» ABOUT THIS EXERCISE
All lines below containing "menu" are to be listed.

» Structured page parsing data
=== Begin Enclosure ===

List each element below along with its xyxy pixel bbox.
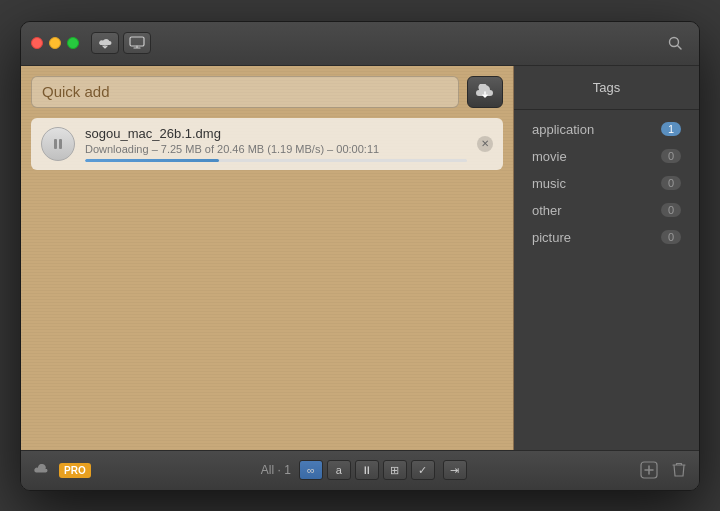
- tag-count-application: 1: [661, 122, 681, 136]
- add-icon[interactable]: [637, 460, 661, 480]
- download-status: Downloading – 7.25 MB of 20.46 MB (1.19 …: [85, 143, 467, 155]
- tag-item-picture[interactable]: picture 0: [524, 226, 689, 249]
- app-window: sogou_mac_26b.1.dmg Downloading – 7.25 M…: [20, 21, 700, 491]
- pro-badge: PRO: [59, 463, 91, 478]
- delete-icon[interactable]: [667, 460, 691, 480]
- download-item: sogou_mac_26b.1.dmg Downloading – 7.25 M…: [31, 118, 503, 170]
- svg-rect-3: [54, 139, 57, 149]
- loop-button[interactable]: ∞: [299, 460, 323, 480]
- right-panel: Tags application 1 movie 0 music 0 other: [514, 66, 699, 450]
- bottom-left: PRO: [29, 460, 91, 480]
- download-filename: sogou_mac_26b.1.dmg: [85, 126, 467, 141]
- tag-count-movie: 0: [661, 149, 681, 163]
- tag-item-application[interactable]: application 1: [524, 118, 689, 141]
- monitor-icon[interactable]: [123, 32, 151, 54]
- tag-count-other: 0: [661, 203, 681, 217]
- tag-item-other[interactable]: other 0: [524, 199, 689, 222]
- download-info: sogou_mac_26b.1.dmg Downloading – 7.25 M…: [85, 126, 467, 162]
- tag-name-picture: picture: [532, 230, 571, 245]
- grid-view-button[interactable]: ⊞: [383, 460, 407, 480]
- svg-rect-4: [59, 139, 62, 149]
- close-button[interactable]: [31, 37, 43, 49]
- download-summary: All · 1: [261, 463, 291, 477]
- expand-button[interactable]: ⇥: [443, 460, 467, 480]
- left-panel: sogou_mac_26b.1.dmg Downloading – 7.25 M…: [21, 66, 514, 450]
- traffic-lights: [31, 37, 79, 49]
- titlebar: [21, 22, 699, 66]
- minimize-button[interactable]: [49, 37, 61, 49]
- search-button[interactable]: [661, 32, 689, 54]
- tag-item-movie[interactable]: movie 0: [524, 145, 689, 168]
- quick-add-bar: [21, 66, 513, 118]
- alpha-sort-button[interactable]: a: [327, 460, 351, 480]
- quick-add-input[interactable]: [31, 76, 459, 108]
- tag-count-picture: 0: [661, 230, 681, 244]
- tags-header: Tags: [514, 66, 699, 110]
- pause-all-button[interactable]: ⏸: [355, 460, 379, 480]
- download-list: sogou_mac_26b.1.dmg Downloading – 7.25 M…: [21, 118, 513, 450]
- download-cancel-button[interactable]: ✕: [477, 136, 493, 152]
- main-content: sogou_mac_26b.1.dmg Downloading – 7.25 M…: [21, 66, 699, 450]
- bottom-center: All · 1 ∞ a ⏸ ⊞ ✓ ⇥: [91, 460, 637, 480]
- tag-name-other: other: [532, 203, 562, 218]
- bottom-bar: PRO All · 1 ∞ a ⏸ ⊞ ✓ ⇥: [21, 450, 699, 490]
- bottom-right: [637, 460, 691, 480]
- tag-name-movie: movie: [532, 149, 567, 164]
- download-progress-bar: [85, 159, 467, 162]
- pause-icon[interactable]: [41, 127, 75, 161]
- add-download-button[interactable]: [467, 76, 503, 108]
- tag-count-music: 0: [661, 176, 681, 190]
- tag-name-music: music: [532, 176, 566, 191]
- maximize-button[interactable]: [67, 37, 79, 49]
- tag-item-music[interactable]: music 0: [524, 172, 689, 195]
- bottom-controls: ∞ a ⏸ ⊞ ✓: [299, 460, 435, 480]
- tags-list: application 1 movie 0 music 0 other 0 pi…: [514, 110, 699, 257]
- filter-button[interactable]: ✓: [411, 460, 435, 480]
- svg-line-2: [678, 46, 682, 50]
- tags-title: Tags: [593, 80, 620, 95]
- cloud-small-icon[interactable]: [29, 460, 53, 480]
- download-progress-fill: [85, 159, 219, 162]
- tag-name-application: application: [532, 122, 594, 137]
- svg-rect-0: [130, 37, 144, 46]
- cloud-icon[interactable]: [91, 32, 119, 54]
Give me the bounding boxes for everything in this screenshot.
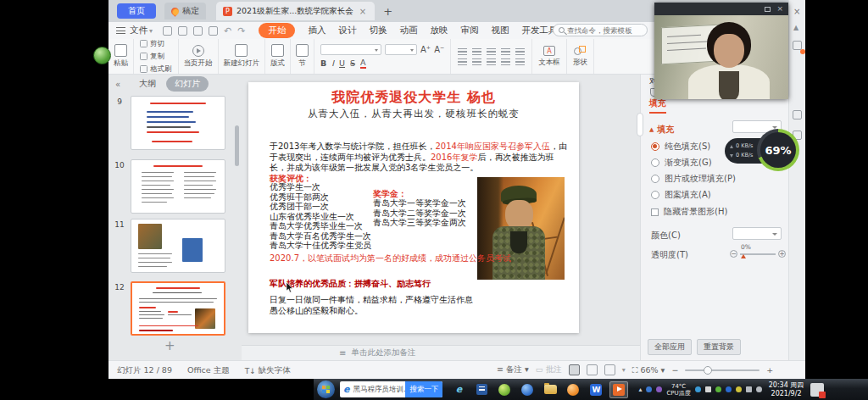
command-search-input[interactable] [567, 26, 643, 35]
zoom-in-button[interactable]: + [766, 365, 773, 375]
ribbon-tab-review[interactable]: 审阅 [460, 25, 478, 36]
ie-taskbar-icon[interactable]: e [449, 381, 468, 398]
export-icon[interactable] [209, 26, 218, 36]
slider-plus-icon[interactable]: + [778, 250, 786, 258]
taskbar-clock[interactable]: 20:34 周四 2021/9/2 [769, 381, 804, 398]
play-from-current-button[interactable]: 当页开始 [179, 39, 219, 74]
align-right-icon[interactable] [487, 58, 496, 65]
ribbon-tab-slideshow[interactable]: 放映 [430, 25, 448, 36]
bold-button[interactable]: B [320, 58, 326, 68]
zoom-slider-knob[interactable] [704, 366, 712, 375]
tray-app-icon[interactable] [646, 386, 652, 392]
wpp-active-app-icon[interactable] [609, 381, 628, 398]
apply-all-button[interactable]: 全部应用 [648, 339, 692, 355]
layout-button[interactable]: 版式 [265, 39, 291, 74]
view-caret-icon[interactable]: ▾ [622, 366, 626, 374]
strikethrough-button[interactable]: S [350, 58, 355, 68]
close-icon[interactable]: × [776, 5, 783, 13]
ribbon-tab-home[interactable]: 开始 [259, 23, 295, 38]
increase-font-button[interactable]: A⁺ [420, 45, 431, 54]
tab-home[interactable]: 首页 [117, 3, 156, 19]
slide-thumbnail-12-selected[interactable]: 12 [108, 281, 225, 336]
cpu-temperature[interactable]: 74°C CPU温度 [666, 383, 690, 397]
tab-outline[interactable]: 大纲 [139, 78, 156, 90]
fill-section-header[interactable]: ▲ 填充 [649, 124, 674, 136]
slider-minus-icon[interactable]: − [730, 250, 737, 258]
redo-icon[interactable]: ↷ [237, 26, 245, 36]
wps-app-icon[interactable]: W [587, 381, 605, 398]
taskbar-search-box[interactable]: e 黑马程序员培训... 搜索一下 [340, 381, 442, 397]
fit-zoom-button[interactable]: ⛶ 66% ▾ [632, 365, 665, 375]
radio-gradient-fill[interactable]: 渐变填充(G) [651, 157, 712, 169]
indent-increase-icon[interactable] [501, 48, 510, 55]
slider-marker[interactable] [741, 254, 746, 258]
color-select[interactable] [732, 227, 782, 240]
floating-assistant-ball[interactable] [93, 47, 111, 64]
ribbon-tab-transition[interactable]: 切换 [369, 25, 387, 36]
memory-usage-ring[interactable]: 69% [757, 129, 799, 171]
line-spacing-icon[interactable] [515, 48, 525, 55]
speaker-icon[interactable] [746, 386, 752, 392]
transparency-slider[interactable]: − 0% + [730, 247, 786, 262]
theme-name[interactable]: Office 主题 [187, 365, 230, 376]
ribbon-tab-view[interactable]: 视图 [491, 25, 509, 36]
collapse-panel-button[interactable]: « [115, 80, 120, 89]
slide-thumbnail-10[interactable]: 10 [108, 159, 225, 214]
slide-thumbnail-9[interactable]: 9 [108, 96, 225, 150]
media-app-icon[interactable] [472, 381, 491, 398]
preview-icon[interactable] [193, 26, 203, 36]
tray-app-icon[interactable] [656, 386, 662, 392]
font-size-select[interactable] [385, 44, 417, 55]
tray-expand-icon[interactable]: ▴ [638, 386, 642, 393]
new-slide-button[interactable]: 新建幻灯片 [219, 39, 266, 74]
reset-background-button[interactable]: 重置背景 [697, 339, 741, 355]
file-menu[interactable]: 文件 [130, 25, 147, 36]
align-left-icon[interactable] [458, 58, 467, 65]
new-tab-button[interactable]: + [383, 5, 392, 18]
network-icon[interactable] [756, 386, 762, 392]
command-search-box[interactable] [553, 24, 648, 36]
section-button[interactable]: 节 [291, 39, 314, 74]
ribbon-tab-insert[interactable]: 插入 [308, 25, 326, 36]
checkbox-hide-background[interactable]: 隐藏背景图形(H) [651, 206, 727, 218]
sorter-view-button[interactable] [587, 364, 598, 375]
radio-solid-fill[interactable]: 纯色填充(S) [651, 141, 710, 153]
bullets-icon[interactable] [458, 48, 467, 55]
tray-app-icon[interactable] [715, 386, 721, 392]
font-color-button[interactable]: A [360, 58, 366, 69]
chevron-up-icon[interactable]: ▲ [793, 24, 798, 31]
justify-icon[interactable] [501, 58, 510, 65]
save-icon[interactable] [163, 26, 172, 36]
undo-icon[interactable]: ↶ [224, 26, 231, 36]
action-center-icon[interactable] [810, 383, 824, 397]
zoom-out-button[interactable]: − [671, 365, 678, 375]
columns-icon[interactable] [515, 58, 525, 65]
radio-pattern-fill[interactable]: 图案填充(A) [651, 189, 711, 201]
text-box-button[interactable]: A 文本框 [532, 39, 567, 74]
effects-panel-icon[interactable] [793, 110, 802, 119]
recorder-app-icon[interactable] [564, 381, 582, 398]
start-button[interactable] [317, 381, 335, 398]
copy-button[interactable]: 复制 [140, 52, 172, 62]
cut-button[interactable]: 剪切 [140, 39, 172, 49]
normal-view-button[interactable] [569, 364, 580, 375]
ribbon-tab-design[interactable]: 设计 [338, 25, 356, 36]
slide-thumbnail-11[interactable]: 11 [108, 219, 225, 273]
taskbar-search-button[interactable]: 搜索一下 [405, 381, 442, 397]
reading-view-button[interactable] [604, 364, 615, 375]
underline-button[interactable]: U [339, 58, 345, 68]
browser-ball-icon[interactable] [518, 381, 537, 398]
italic-button[interactable]: I [331, 58, 334, 68]
shapes-button[interactable]: 形状 [567, 39, 594, 74]
tray-app-icon[interactable] [736, 386, 742, 392]
print-icon[interactable] [178, 26, 187, 36]
main-menu-icon[interactable] [116, 27, 125, 34]
comments-toggle[interactable]: ▭ 批注 [536, 364, 562, 375]
font-name-select[interactable] [320, 44, 381, 55]
maximize-icon[interactable] [765, 7, 771, 12]
ribbon-tab-animation[interactable]: 动画 [399, 25, 417, 36]
numbering-icon[interactable] [472, 48, 481, 55]
tray-app-icon[interactable] [695, 386, 701, 392]
close-tab-icon[interactable]: × [358, 7, 368, 16]
decrease-font-button[interactable]: A⁻ [434, 45, 444, 54]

=== End Enclosure ===

» RESULT
file-menu[interactable]: 文件 [130, 25, 147, 36]
main-menu-icon[interactable] [116, 27, 125, 34]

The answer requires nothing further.